Article
  • Comparisons of the Properties of Epoxy Nanocomposites with Different Organoclays
  • Ha TY, Chang JH
  • 다른 유기화 점토를 사용한 에폭시 나노 복합체의 특성 비교
  • 하태영, 장진해
Abstract
Epoxy nanocomposites containing two different organoclays were synthesized, and their thermal properties, morphology, oxygen permeability, and optical transparency were compared. STN synthesized from hectorite, and Cloisite 30B obtained from montmorillonite, were used for producing epoxy hybrids. Using a solution intercalation method, hybrid films were obtained from blended solutions of epoxy and organoclays, with the filler content varying from 3 to 10 wt%. The differences in the properties of the epoxy hybrid films were then analyzed with respect to filler content. Transmission electron microscopy analysis confirmed that both organoclays were homogeneously dispersed in the polymer matrix, although some organoclay aggregates formed as well. The glass transition temperature and the oxygen barrier property of the hybrid films increased with increasing organoclay content. In contrast, the initial decomposition temperature and optical transparency of the films decreased continuously with increasing organoclay content. In addition, for a constant film thickness, the oxygen permeations of the films decreased continuously with increasing number of layers in the laminated hybrid film containing 10 wt% organoclays.
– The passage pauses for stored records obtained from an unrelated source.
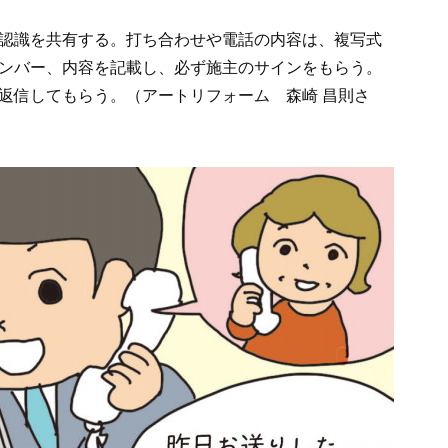
認識を共有する。打ち合わせや電話の内容は、複写式
ンバー、内容を記載し、必ず施主のサインをもらう。
返信してもらう。（アートリフォーム 森崎 昌則さ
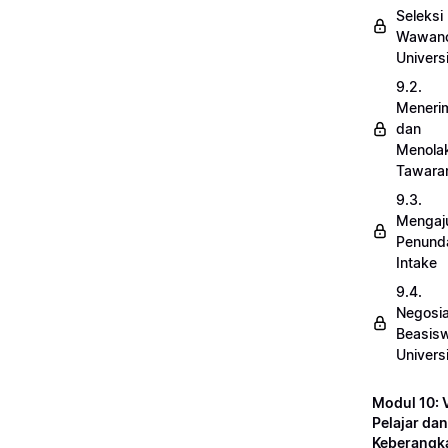
Seleksi
Wawanc
Univers
9.2.
Meneri
dan
Menola
Tawara
9.3.
Mengaj
Penund
Intake
9.4.
Negosia
Beasis
Univers
Modul 10: 
Pelajar dan
Keberangk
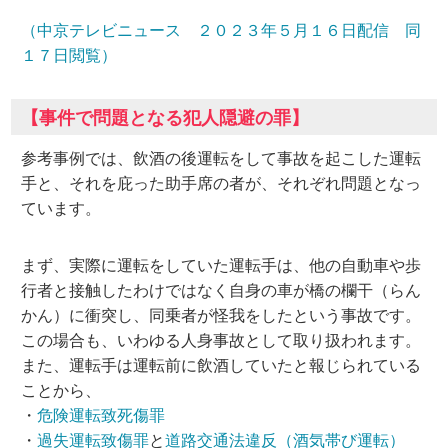
（中京テレビニュース ２０２３年５月１６日配信 同
１７日閲覧）
【事件で問題となる犯人隠避の罪】
参考事例では、飲酒の後運転をして事故を起こした運転
手と、それを庇った助手席の者が、それぞれ問題となっ
ています。
まず、実際に運転をしていた運転手は、他の自動車や歩
行者と接触したわけではなく自身の車が橋の欄干（らん
かん）に衝突し、同乗者が怪我をしたという事故です。
この場合も、いわゆる人身事故として取り扱われます。
また、運転手は運転前に飲酒していたと報じられている
ことから、
・
危険運転致死傷罪
・
過失運転致傷罪
と
道路交通法違反（酒気帯び運転）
두 종류의 유기화 점토를 사용하여 에폭시 나노 복합체 필름을 제조하였고 각 필름들의 열적 성질, 모폴로지, 산소 투과도 및 광학 투명도의 물성을 서로 비교하였다. 에폭시 복합체에 사용된 유기화 점토로는 헥토라이트(hectorite)로부터 합성된 STN과 몬모릴로나이트(montmorillonite, MMT)를 이용한 Cloisite 30B이었다. 용액 삽입(solution intercalation)법을 이용하여 3~10 wt% 함량의 농도로 유기화 점토를 에폭시에 분산시켜 복합체 필름을 제조하였고, 분산된 유기화 점토의 함량에 따른 물성도 비교하였다. 투과 전자 현미경을 통하여 점토가 비록 일부분이 뭉치기는 했지만, 두 종류의 점토 모두 고분자 매트릭스에 양호하게 분산되었음을 확인하였다. 에폭시 복합체 필름의 유리 전이 온도와 산소 차단성은 유기화 점토의 농도가 증가함에 따라 증가하였다. 그러나 이와는 반대로 초기열분해 온도와 광학 투명도는 두 가지 유기화 점토 양의 증가에 따라 모두 감소하였다. 한편으로, 10 wt% 유기화 점토의 복합체 필름을 적층(lamination)하여 얻은 필름의 경우에는 동일한 두께일 때 적층 수가 증가할수록 산소 투과도는 점점 감소하였다.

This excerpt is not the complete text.